**ACTIVITY:** Wherever "يمكنك" shows up in the records below, copy the whole line.

**RECORDS PROVIDED:**
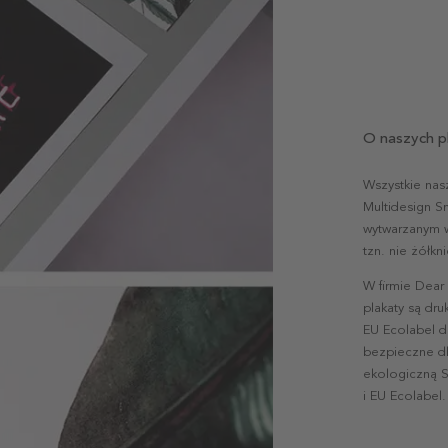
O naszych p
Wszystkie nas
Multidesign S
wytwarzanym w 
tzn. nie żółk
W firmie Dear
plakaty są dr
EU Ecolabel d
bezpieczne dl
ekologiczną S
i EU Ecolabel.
...
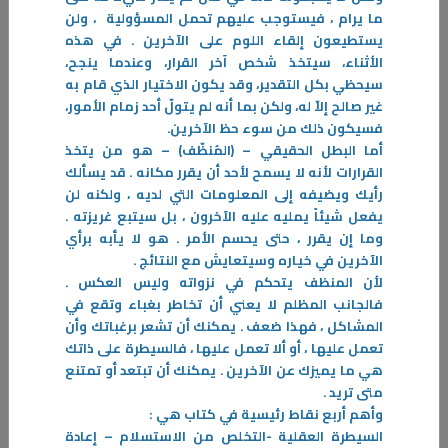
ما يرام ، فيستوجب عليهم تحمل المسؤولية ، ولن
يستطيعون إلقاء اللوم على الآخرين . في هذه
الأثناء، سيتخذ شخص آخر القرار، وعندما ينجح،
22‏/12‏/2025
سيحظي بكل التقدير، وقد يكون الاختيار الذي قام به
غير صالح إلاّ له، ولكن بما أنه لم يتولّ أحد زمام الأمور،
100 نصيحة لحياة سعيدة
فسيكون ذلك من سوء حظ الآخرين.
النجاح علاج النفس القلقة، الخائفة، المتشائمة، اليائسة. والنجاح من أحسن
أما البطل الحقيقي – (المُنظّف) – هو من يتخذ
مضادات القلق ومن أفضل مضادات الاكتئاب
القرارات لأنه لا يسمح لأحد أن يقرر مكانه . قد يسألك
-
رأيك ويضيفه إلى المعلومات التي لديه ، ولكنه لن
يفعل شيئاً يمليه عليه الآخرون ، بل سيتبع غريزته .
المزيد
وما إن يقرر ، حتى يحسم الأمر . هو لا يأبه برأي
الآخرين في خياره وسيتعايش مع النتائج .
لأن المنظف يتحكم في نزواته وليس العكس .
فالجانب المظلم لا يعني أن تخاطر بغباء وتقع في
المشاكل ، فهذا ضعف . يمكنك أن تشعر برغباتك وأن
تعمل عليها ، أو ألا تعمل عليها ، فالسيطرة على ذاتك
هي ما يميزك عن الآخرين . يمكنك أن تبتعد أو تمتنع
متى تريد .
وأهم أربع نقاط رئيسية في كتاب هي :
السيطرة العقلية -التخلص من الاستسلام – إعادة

**EXERCISE OUTPUT:**
المشاكل ، فهذا ضعف . يمكنك أن تشعر برغباتك وأن
هي ما يميزك عن الآخرين . يمكنك أن تبتعد أو تمتنع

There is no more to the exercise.